━━━━━ DATA TO EXAMINE

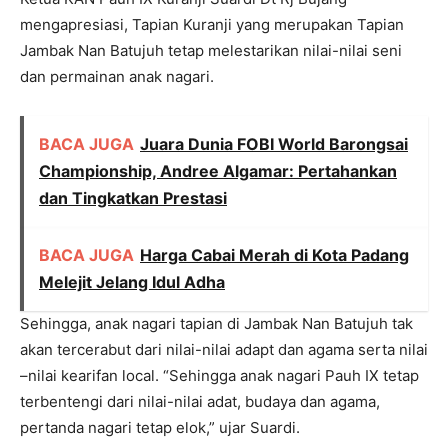
mengapresiasi, Tapian Kuranji yang merupakan Tapian
Jambak Nan Batujuh tetap melestarikan nilai-nilai seni
dan permainan anak nagari.
BACA JUGA
Juara Dunia FOBI World Barongsai
Championship, Andree Algamar: Pertahankan
dan Tingkatkan Prestasi
BACA JUGA
Harga Cabai Merah di Kota Padang
Melejit Jelang Idul Adha
Sehingga, anak nagari tapian di Jambak Nan Batujuh tak
akan tercerabut dari nilai-nilai adapt dan agama serta nilai
–nilai kearifan local. “Sehingga anak nagari Pauh IX tetap
terbentengi dari nilai-nilai adat, budaya dan agama,
pertanda nagari tetap elok,” ujar Suardi.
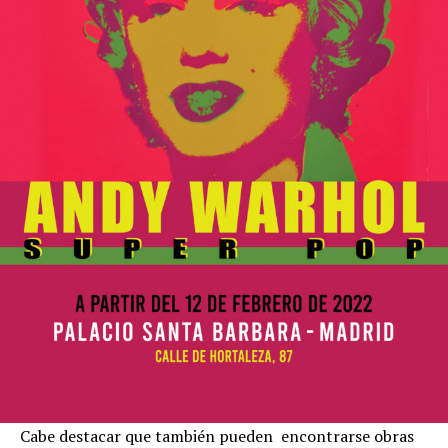
Cabe destacar que también pueden encontrarse obras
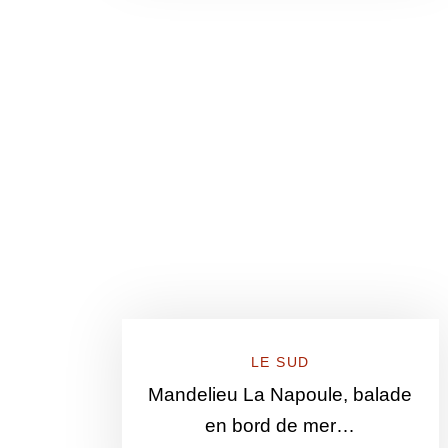
LE SUD
Mandelieu La Napoule, balade
en bord de mer…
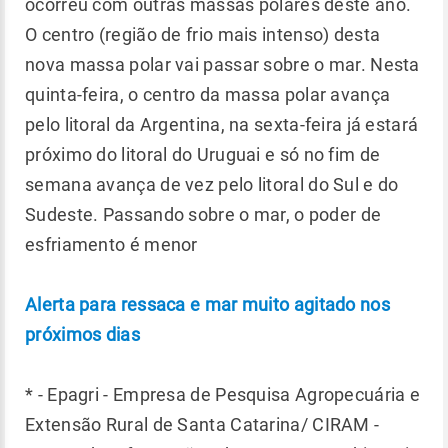
ocorreu com outras massas polares deste ano.
O centro (região de frio mais intenso) desta
nova massa polar vai passar sobre o mar. Nesta
quinta-feira, o centro da massa polar avança
pelo litoral da Argentina, na sexta-feira já estará
próximo do litoral do Uruguai e só no fim de
semana avança de vez pelo litoral do Sul e do
Sudeste. Passando sobre o mar, o poder de
esfriamento é menor
Alerta para ressaca e mar muito agitado nos
próximos dias
* - Epagri - Empresa de Pesquisa Agropecuária e
Extensão Rural de Santa Catarina/ CIRAM -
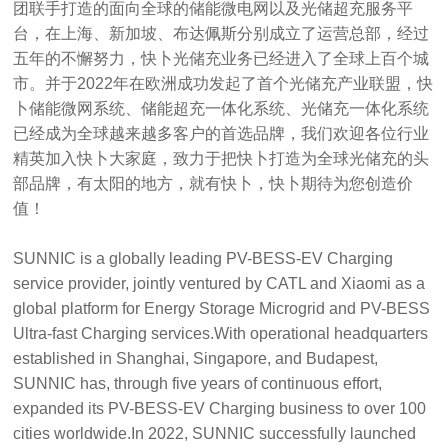
团联手打造的面向全球的储能微电网以及光储超充服务平
台，在上海、新加坡、布达佩斯分别成立了运营总部，经过
五年的不懈努力，快卜光储充业务已经进入了全球上百个城
市。并于2022年在欧洲成功发起了首个光储充产业联盟，快
卜储能微网系统、储能超充一体化系统、光储充一体化系统
已经成为全球越来越多客户的首选品牌，我们欢迎各位行业
精英加入快卜大家庭，致力于把快卜打造为全球光储充的头
部品牌，有太阳的地方，就有快卜，快卜期待为您创造价
值！
SUNNIC is a globally leading PV-BESS-EV Charging
service provider, jointly ventured by CATL and Xiaomi as a
global platform for Energy Storage Microgrid and PV-BESS
Ultra-fast Charging services.With operational headquarters
established in Shanghai, Singapore, and Budapest,
SUNNIC has, through five years of continuous effort,
expanded its PV-BESS-EV Charging business to over 100
cities worldwide.In 2022, SUNNIC successfully launched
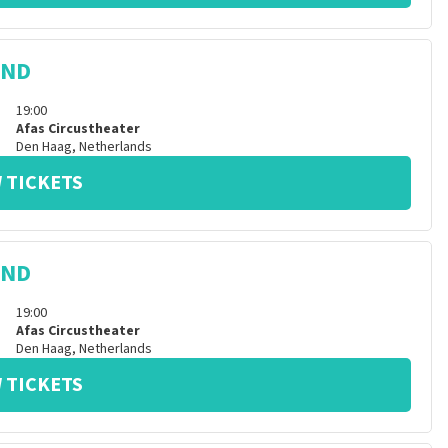
IND
19:00
Afas Circustheater
Den Haag
,
Netherlands
 TICKETS
IND
19:00
Afas Circustheater
Den Haag
,
Netherlands
 TICKETS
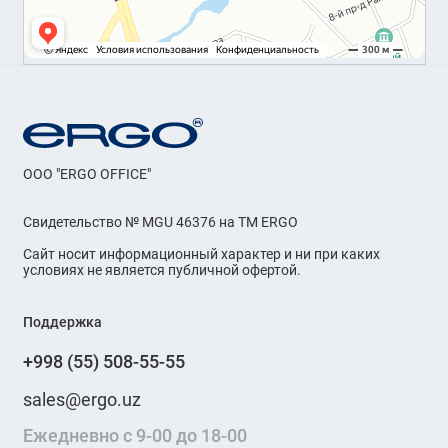
OOO "ERGO OFFICE"
Свидетельство № MGU 46376 на ТМ ERGO
Сайт носит информационный характер и ни при каких
условиях не является публичной офертой.
Поддержка
+998 (55) 508-55-55
sales@ergo.uz
Ежедневно с 9-00 до 18-00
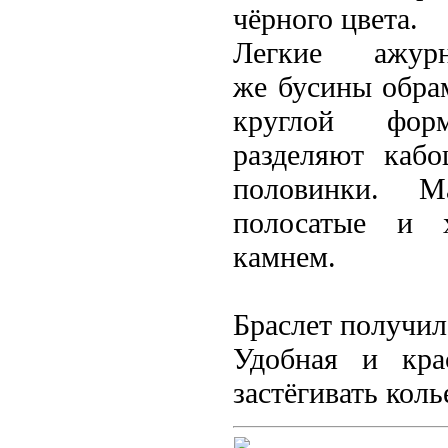
чёрного
цвета.
Легкие
ажур
же
бусины
обрам
круглой ф
разделяют
каб
половинки. 
полосатые и 
камнем.
Браслет
получил
Удобная и крас
застёгивать кол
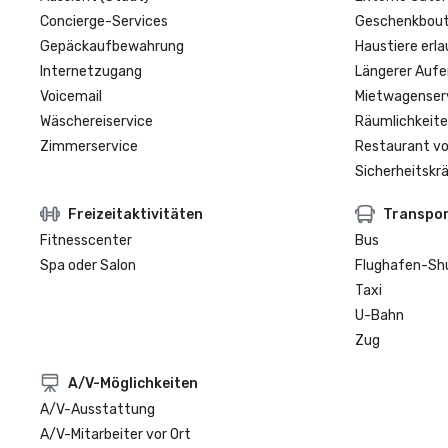
Concierge-Services
Geschenkbouti
Gepäckaufbewahrung
Haustiere erla
Internetzugang
Längerer Aufe
Voicemail
Mietwagenser
Wäschereiservice
Räumlichkeite
Zimmerservice
Restaurant vo
Sicherheitskrä
Freizeitaktivitäten
Transpo
Fitnesscenter
Bus
Spa oder Salon
Flughafen-Sh
Taxi
U-Bahn
Zug
A/V-Möglichkeiten
A/V-Ausstattung
A/V-Mitarbeiter vor Ort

━━━━━━━━━━

▶ _PROBLEM TO SOLVE_: Please give a word-for-word repetition of the lines from the one containing "Wäschereiservice" through the last line of the data above, including both, and nothing besides.

▶ _RESPONSE AREA_:
Wäschereiservice
Räumlichkeite
Zimmerservice
Restaurant vo
Sicherheitskrä
Freizeitaktivitäten
Transpo
Fitnesscenter
Bus
Spa oder Salon
Flughafen-Sh
Taxi
U-Bahn
Zug
A/V-Möglichkeiten
A/V-Ausstattung
A/V-Mitarbeiter vor Ort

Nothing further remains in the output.